Я почувствовала, что нащупала еще одну часть головоломки.
— Так, значит, Шаммат — не просто внешняя тирания?
— Разве это не очевидно?
— Так вот оно что.
Назар удивился по-настоящему.
— Какие тут могут быть вопросы?
— Есть масса вопросов, которые я буду задавать вновь и вновь. Но пока я так и не получила ответа ни на один из них.
— Но разве это был не ответ?
Я почувствовала, что отягощена полузнанием, туманным и мучительным, похожим на бесконечный, томительный вопль, терзающий душу. Подобные чувства отражались и на лице Назара.
— Это страшное место, — сказал он без выражения, словно только что понял это, он, который жил здесь так долго! — Страшное место.
— Но почему? — спросила я. — Объясни мне. Что такое Шаммат? Вот что я хочу знать. Может быть, тогда я смогу понять Канопус?
Он снова засмеялся, абсолютно искренне.
— Что такое Шаммат? Я объясню тебе. Ты строишь город, идеальный город, где все чувства и мысли пронизаны духом Канопуса. Но мало-помалу гармония звуков начинает нарушаться фальшивыми нотами — сначала изредка, потом чаще и чаще, — пока дух Канопуса не исчезнет без следа… Так случилось и со мной… Ты начинаешь все сначала, и собираешь вместе несколько человек, и снова учишь их руководствоваться принципами Канопуса — если ты способен на это, — но Шаммат поднимает голову и наносит ответный удар, и против десятка последователей Канопуса появляется вдесятеро больше сторонников Шаммат.
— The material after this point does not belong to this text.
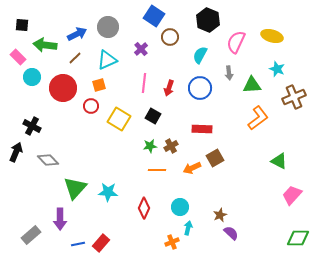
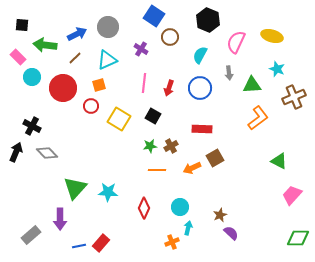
purple cross at (141, 49): rotated 16 degrees counterclockwise
gray diamond at (48, 160): moved 1 px left, 7 px up
blue line at (78, 244): moved 1 px right, 2 px down
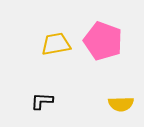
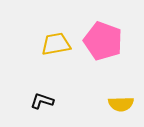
black L-shape: rotated 15 degrees clockwise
Те, кого ты взрастил, — если они выстоят и не сломаются, как я… И если за словом «любовь» для тебя действительно стоит Любовь… — его речь становилась все более невнятной, а в голосе слышалось страдание и отчаяние. — …Но потом в ней появляется надлом, фальшивый звук, который становится все фальшивее, и любовь превращается в вожделение… О, Элиле, Элиле, моя прекрасная Элиле…
— Назар, — оборвала я его. Он вздохнул и пришел в себя.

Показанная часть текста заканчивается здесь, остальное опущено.